Our other birding highlights included Sri Lanka Junglefowl, White-faced Starling, Sri Lanka Myna, and Emerald Dove. After a late lunch and a cuppa, we returned to the Blue Water Hotel by 7.30 p.m. On the way back, Steve braved to try Pol-roti with improvised-explosive Lunu-miris. Lunu miris is a chillie paste made with (a choice of) chillies and onionons; adding lime in the end. This version was made with Thai pepper. Putting them to his mouth, and after regaining his breath, Steve told me that it was the hottest thing ever tasted!
Purple-faced Leaf Monkey Trachypithecus vetulus—a troop of this endemic folivorous primate afforded good views.

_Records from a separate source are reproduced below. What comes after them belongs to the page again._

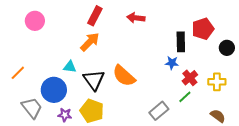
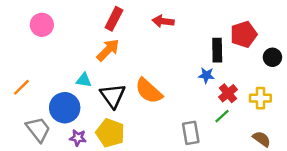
gray rectangle: (159, 111) -> (191, 133), turned -60

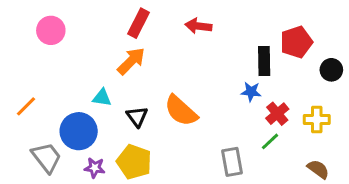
black triangle: (113, 96) -> (137, 117), size x0.7

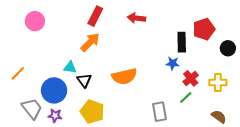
orange semicircle: (181, 111) -> (124, 76), turned -55
black triangle: (137, 117) -> (84, 80), moved
purple star: (95, 168) -> (55, 116), moved

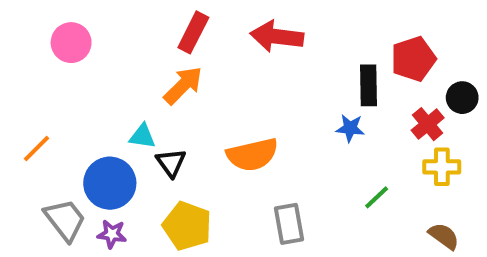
red arrow: (136, 18) -> (277, 36), size x1.4
red cross: (191, 78) -> (428, 124), moved
gray rectangle: (160, 112) -> (289, 224), moved

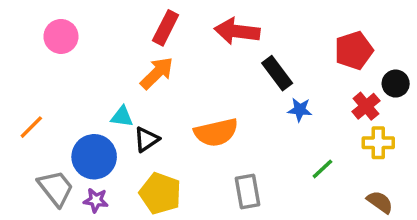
black rectangle: (368, 85) -> (277, 73), moved, turned -36
black triangle: (171, 163) -> (146, 139), turned 32

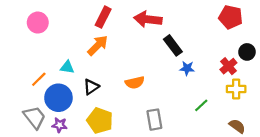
red pentagon: (354, 50) -> (231, 17), moved, turned 30
cyan triangle: (122, 117) -> (67, 67), moved
orange line: (31, 127) -> (39, 79), moved
orange semicircle: (216, 132) -> (135, 82), size x0.7

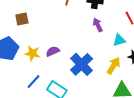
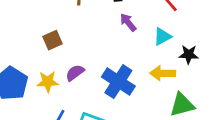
brown square: (22, 19) -> (52, 40), moved
yellow arrow: (114, 66) -> (163, 73), turned -108

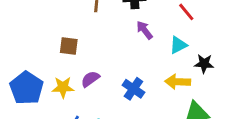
brown square: (52, 40) -> (69, 46), turned 30
blue cross: (118, 82) -> (133, 89), size x0.7

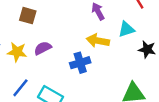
yellow arrow: (178, 82) -> (98, 41), moved
blue cross: (133, 89) -> (80, 63), turned 30

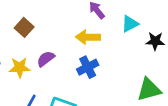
brown square: (28, 16) -> (24, 27), turned 36
yellow arrow: (98, 41) -> (88, 37), moved

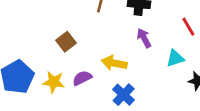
yellow arrow: (88, 37) -> (114, 63), moved
blue cross: (88, 67) -> (124, 95), turned -30

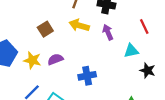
yellow arrow: (114, 63) -> (79, 25), moved
blue cross: (124, 95) -> (87, 76), turned 30

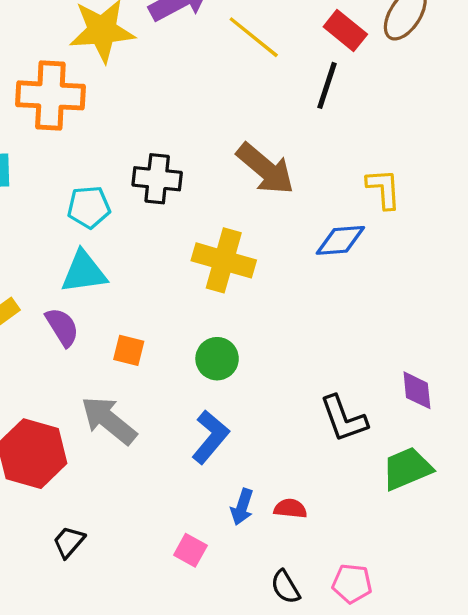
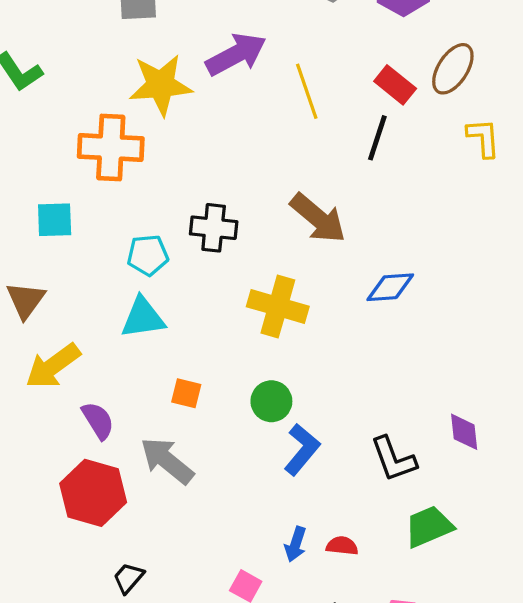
yellow line: (254, 37) -> (307, 91), turned 32
yellow L-shape: (384, 189) -> (483, 138), moved
purple semicircle: (62, 327) -> (98, 421), moved
blue L-shape: (210, 437) -> (302, 449), moved
green trapezoid: (407, 469) -> (429, 527), moved

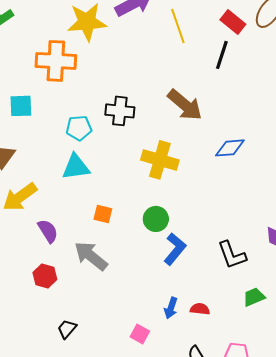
red hexagon: (93, 493) -> (45, 276), size x0.6
green trapezoid: (429, 527) -> (254, 297), size x0.7

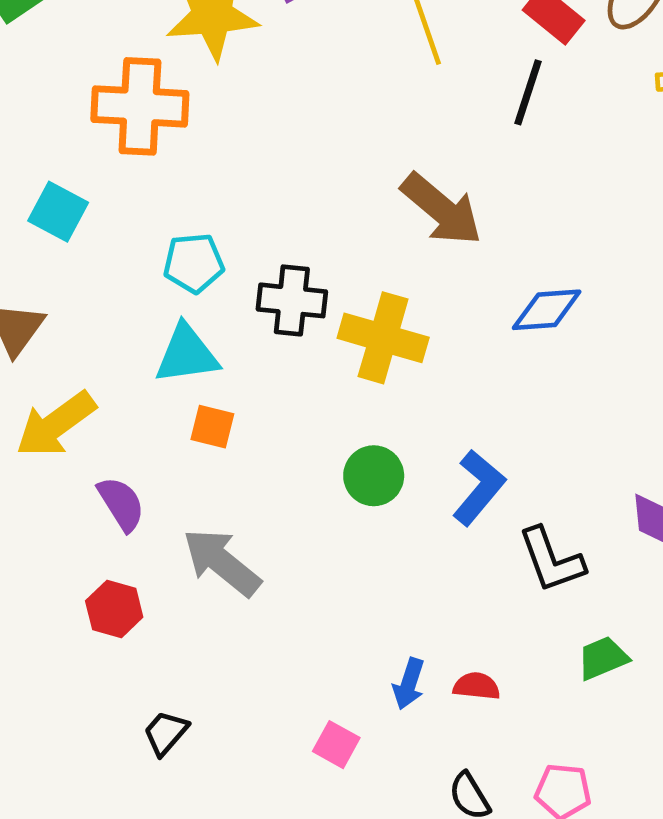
cyan square: (21, 106) -> (58, 212), turned 30
black cross: (120, 111) -> (292, 300), moved
orange square: (103, 214) -> (212, 427), moved
blue L-shape: (175, 249) -> (479, 487), moved

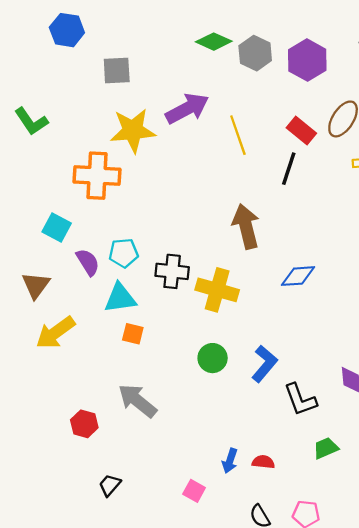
brown arrow: (441, 209) -> (246, 226), turned -144
purple semicircle: (121, 504) -> (88, 262), moved

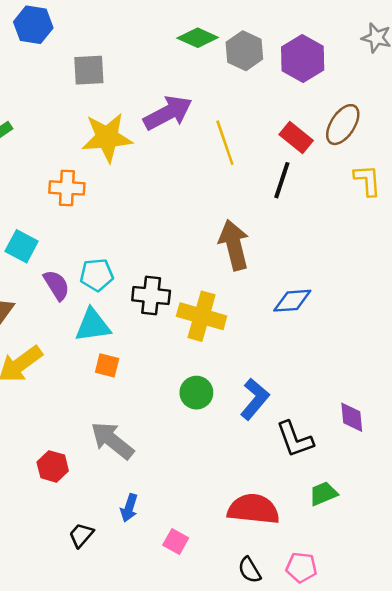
orange cross: (97, 176) -> (67, 188), size x0.7
blue arrow: (230, 461) -> (129, 508), moved
red semicircle: (263, 462) -> (253, 509), size x2.0

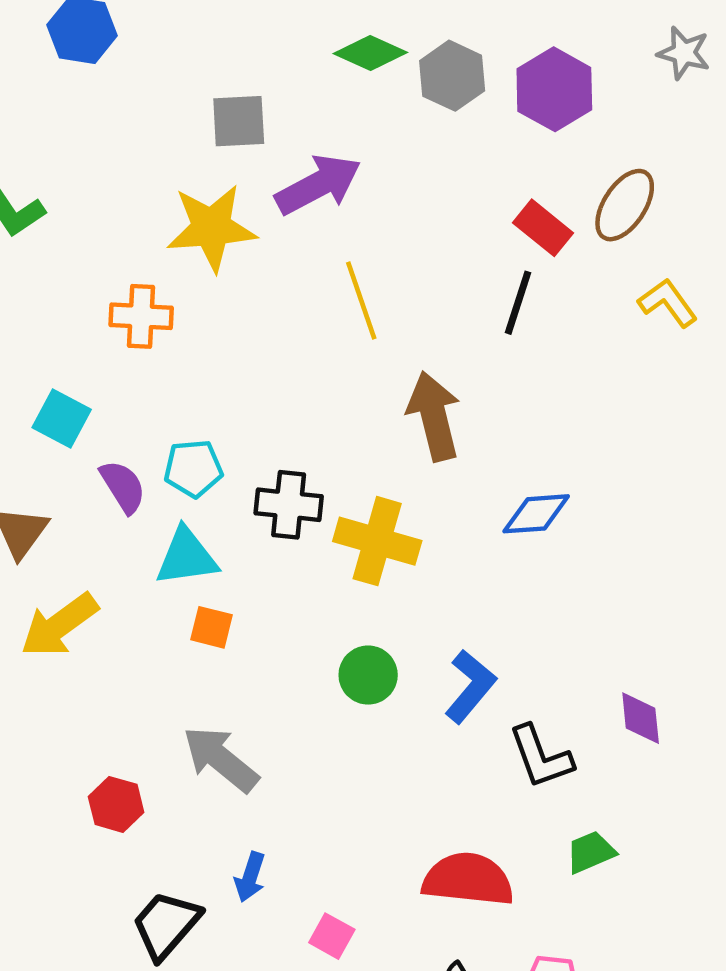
gray square: (89, 70) -> (239, 121), moved
yellow line: (225, 143) -> (361, 300), moved
yellow L-shape: (367, 180) -> (668, 303), turned -32
black trapezoid: (81, 535) -> (166, 925), size x1.6

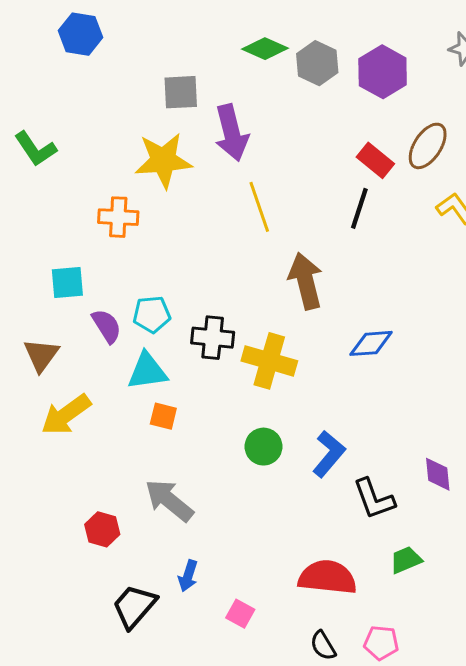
purple arrow: (318, 185) -> (232, 133), turned 104
cyan square: (62, 418) -> (67, 282), turned -33

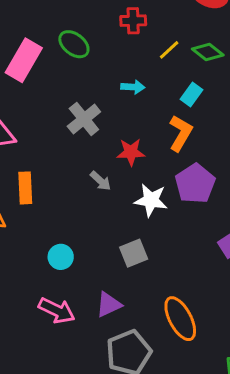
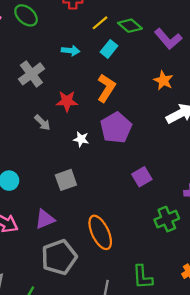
cyan rectangle: (192, 95) -> (109, 49), moved
white star: (151, 200) -> (81, 139), size x0.6

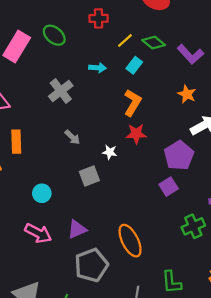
red star: (67, 101) -> (136, 134), moved
purple pentagon: (116, 128) -> (179, 155), moved
gray square: (66, 180) -> (89, 176), moved

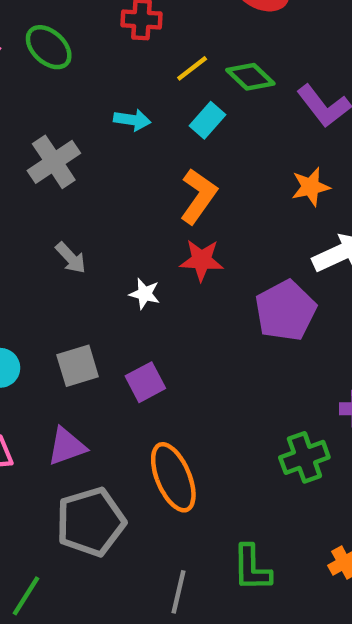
orange star: (187, 94) -> (311, 187), turned 30
gray square: (89, 176) -> (78, 366), moved
purple square: (169, 187) -> (145, 382), moved

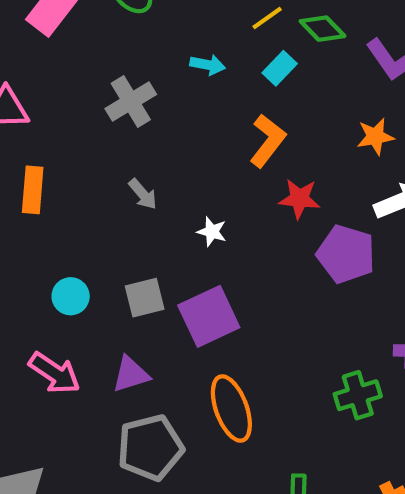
red star: (202, 260) -> (299, 199), moved
purple pentagon: (285, 311) -> (346, 254), turned -30
purple square: (145, 382) -> (209, 316), size x1.6

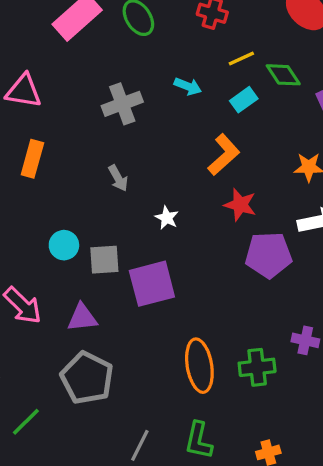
purple pentagon: (346, 254) -> (269, 255), turned -30
cyan circle: (71, 296) -> (64, 245), moved
orange ellipse: (231, 408) -> (199, 366), moved
gray pentagon: (150, 448) -> (87, 378), turned 30

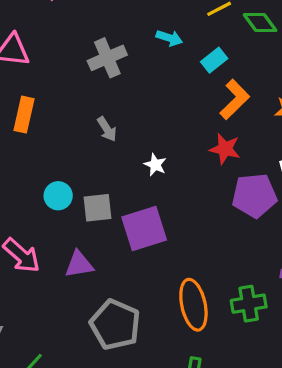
cyan rectangle: (244, 100) -> (214, 60), moved
orange L-shape: (224, 155) -> (235, 100), moved
gray pentagon: (87, 378) -> (115, 325), moved

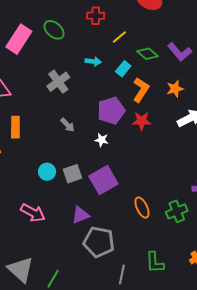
green diamond: (260, 23) -> (148, 54), moved
purple pentagon: (254, 196) -> (111, 111), moved
purple triangle: (79, 264) -> (80, 215), moved
orange ellipse: (193, 305) -> (142, 208), moved, size x0.7

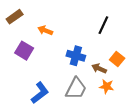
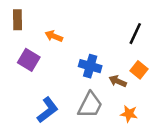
brown rectangle: (15, 17) -> (17, 20), turned -56
black line: (103, 25) -> (135, 34), moved
orange star: (107, 86) -> (129, 114), moved

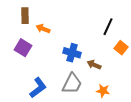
brown rectangle: (17, 20) -> (25, 16), moved
orange square: (139, 70) -> (121, 48), moved

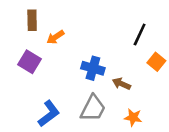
orange arrow: (43, 29) -> (55, 37), turned -56

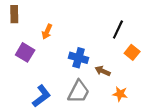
brown rectangle: (32, 20) -> (14, 14), moved
orange arrow: (55, 37) -> (47, 32), turned -32
orange star: (133, 117) -> (120, 94), moved

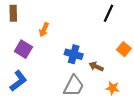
black line: (118, 29) -> (108, 13), moved
blue L-shape: (41, 96) -> (18, 81), moved

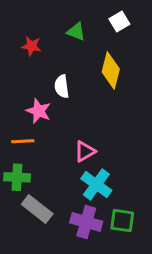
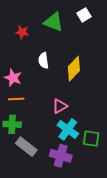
green triangle: (76, 32) -> (54, 22), size x1.5
yellow diamond: (111, 71) -> (74, 69), moved, turned 30
pink star: (39, 111) -> (13, 78), moved
green square: (122, 221) -> (91, 139), moved

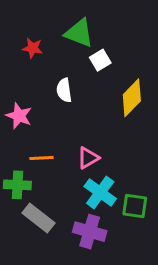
white square: (84, 15) -> (100, 60), moved
yellow diamond: (74, 69) -> (132, 98), moved
orange line: (16, 99) -> (42, 158), moved

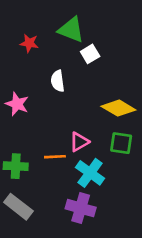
yellow diamond: (132, 98) -> (118, 108), moved, turned 76
orange line: (42, 158) -> (55, 157), moved
green square: (135, 206) -> (121, 143), moved
gray rectangle: (39, 218) -> (18, 207), moved

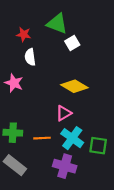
white semicircle: (58, 81) -> (30, 57), moved
yellow diamond: (118, 108) -> (74, 86), moved
green square: (121, 143) -> (98, 146), moved
orange line: (55, 157) -> (42, 138), moved

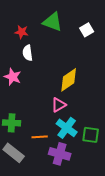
white square: (72, 43) -> (87, 30), moved
yellow diamond: (74, 86) -> (69, 80), turned -65
orange line: (42, 138) -> (40, 137), moved

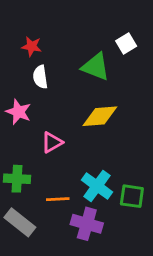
green triangle: (53, 22) -> (96, 67), moved
yellow diamond: (69, 80) -> (100, 116), turned 30
pink triangle: (59, 105) -> (52, 142), moved

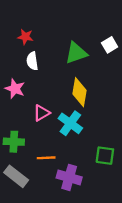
white square: (126, 43) -> (110, 45), moved
green triangle: (96, 67) -> (76, 53), turned -40
yellow diamond: (100, 116) -> (80, 92), turned -76
cyan cross: (97, 186) -> (70, 123), moved

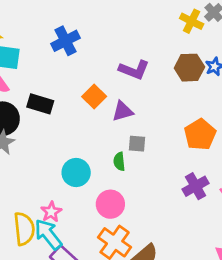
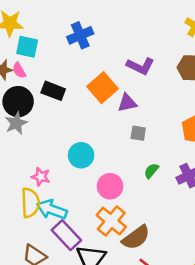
orange square: (94, 96) -> (103, 88), size x1.4
green semicircle: (119, 162) -> (151, 171), moved, turned 42
pink star: (51, 212) -> (41, 177), moved, turned -30
cyan arrow: (48, 234) -> (52, 209), turned -36

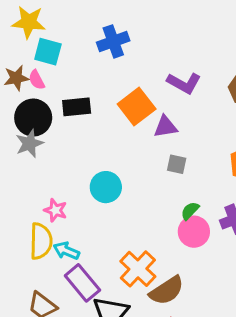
black rectangle: (53, 91) -> (77, 107), turned -30
pink circle: (110, 186) -> (194, 232), moved
cyan arrow: (52, 209) -> (66, 251), size x0.7

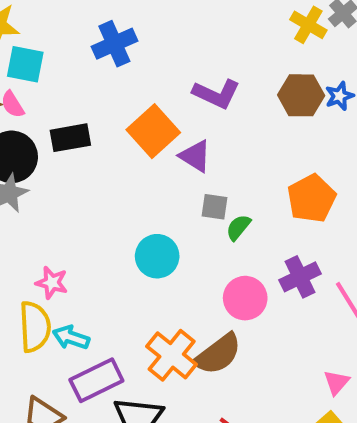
purple triangle: (165, 127) -> (195, 156), turned 45
cyan circle: (106, 187) -> (157, 256), moved
green semicircle: (190, 211) -> (238, 227), moved
purple rectangle: (82, 283) -> (96, 380), turned -72
brown semicircle: (167, 291) -> (218, 354), moved

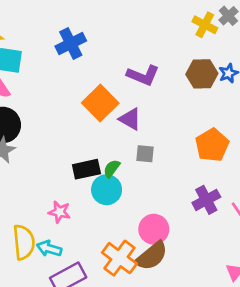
black rectangle: (70, 138) -> (86, 169), moved
green semicircle: (238, 227) -> (112, 169), moved
pink star: (52, 283) -> (59, 212), moved
pink circle: (245, 298) -> (154, 229), moved

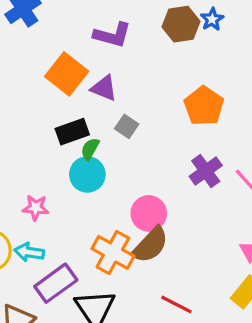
gray square: (145, 154) -> (127, 126), turned 36
black rectangle: (86, 169) -> (72, 132), moved

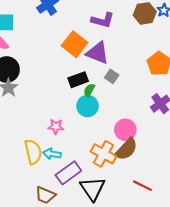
purple triangle: (104, 88) -> (98, 53), size x1.4

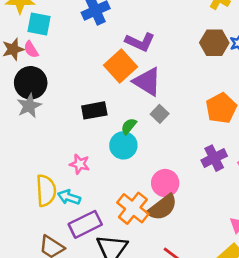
purple L-shape: (103, 20) -> (140, 42), moved
black rectangle: (78, 80) -> (94, 110), moved

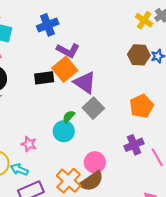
purple L-shape: (140, 42) -> (68, 50), moved
black rectangle: (94, 110) -> (44, 78), moved
gray square: (160, 114) -> (93, 108), size x1.5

Layard’s Squirrel Funambulus sublineatus—in mixed species bird flocks as they usually do.
Giant Squirrel Ratufa macroura—following birds in the second flock encountered.
Common Imperiel Cheritra freja—not a common species in Sri Lanka as the name suggests. We had brief but good views of this lycaenid butterfly sporting a long tail, which was a first for me at Sinharaja.
Blue Admiral Kaniska canace—we had good long looks of an individual settled on a broken concrete bridge. This again was my first sighting of this striking blue butterfly at Sinharaja.
In addition to the above, we had Red Helan, Cruiser (both sexes), Clipper, Sri Lanka Rose, Giant Crow, Tailed Jay, Bluebottle, Blue Glassy Tiger, Common Glassy Tiger, Plum Judy, and Glade-eye Bushbrown.
Newly-discovered Lyriothemis sp.—we had good looks of this rain forest dragonfly, which awaits formal description. Here is the female.
Fruhstorfer’s Junglewatcher Hylaeothemis fruhstorferi fruhstorferi—we encountered this highly scarce endemic on several occasions including a pair close together.
In addition to the above, we had a few of the usual suspects including Shining Gossamerwing, Spine-tufted Skimmer, Black-tipped Flashwing, Marsh Skimmer and Green Skimmer (in tandem), and Blurry Forestdamsel.
Sri Lanka Whistling Lizard Calotes liolepis—we had two encounters of this rare endemic agamid lizard. The one was when it was found on a lichen-covered wall to which it was merged well as shown here.
Green Forest Lizard Calotes calote—this young male wearing a fresh coat of skin looked to be at the prime of its youth.
Other reptiles seen were Common Skink, Kangaroo Lizard, and Sri Lanka Keelbacked Water Snake.